# Favorite sports quotes?



## mmawrestler (May 18, 2008)

Lets hear your favorite sports quotes.

some of mine are, "What dosn't kill you makes you stronger", its one that is commonly thrown around but I find it very insparational while im training

may favorite is a wrestling quote but it could be applied in any sport it goes, "Third round, 15 seconds left and your down by one piont, how hard did you train?" correct me if im wrong with this one I only saw it on a shirt one time but I really enjoyed it.

lets hear em.


----------



## pauly_j (Nov 28, 2006)

Anything Jens Pulver says.


----------



## Composure (Jun 24, 2008)

"The price of success is hard work, dedication to the job at hand, and the determination that whether we win or lose, we have applied the best of ourselves to the task at hand."
-Vince Lombardi 

The honest truth right there.


----------



## MLS (Jul 18, 2007)

''What is the difference between a hero and a coward? There ain't no difference. Inside, they are both exactly alike. Both scared of dying or getting hurt. But it's what the hero does that makes him a hero. It's what the other guy doesn't do that makes him a coward.''


----------



## cdnbaron (Jan 17, 2007)

What counts in sports is not the victory, but the magnificence of the struggle.
-Joe Paterno

One day of practice is like one day of clean living. It doesn't do you any good.
-Abe Lemons (College Basketball Coach)

The key is not the "will to win" - everybody has that. It is the will to prepare to win that is important.
-Bobby Knight


----------



## MJB23 (Jan 26, 2007)

Some of my favorites...



> Top 10 Reasons to Date a Wreslter:
> 
> 10. Knows how to ride
> 9. Never stalls on bottom
> ...


That one's from a tshirt.



> "The best thing about a basketball floor is wrestling mats door to door.

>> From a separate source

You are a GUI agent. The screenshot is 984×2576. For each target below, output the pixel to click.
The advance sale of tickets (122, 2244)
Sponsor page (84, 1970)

> Pain is weakness leaving the body.


----------



## mmawrestler (May 18, 2008)

hahah ya dude whenever i go to wrestling tounoments there are awlays ventors selling sweet shirts like that with awsome quotes.

I also like "Pain is temporary, pride is forever".


----------



## Composure (Jun 24, 2008)

Lately I have feelin this quote:

“Believe in yourself. Believe in your own potential for greatness. Believe that you can change the world. It is something that is within each of us. Believe in the Power of One.” 

Evan hit the nail on the head in that quote.


----------



## Gluteal Cleft (May 12, 2007)

I dunno who said it, and I'm sure I'm not getting it right, but here goes...

"A good athlete trains until he gets it right. A great athlete trains until he cannot get it wrong."


----------



## K Powers (Sep 6, 2008)

"The key is not the "will to win"- everyone has that. It is the will to prepare to win that is important."
-Bobby Knight

"Pain is nothing compared to what it feels like to quit."
-Author Unknown

"We are all inclined that if we watch a football game or baseball game, we have taken part in it."
-John F. Kennedy

funny ones.. 
"I'm tired of hearing about money, money, money, money, money. I just wanna play the game, drink pepsi, and wear reebok."
-Shaquille O'Neal

"If the bible has taught us nothing else, and it hasn't, it's that girls should stick to girls' sports, such as hot oil wrestling, foxy boxing, and such and such."
-Homer Simpson


----------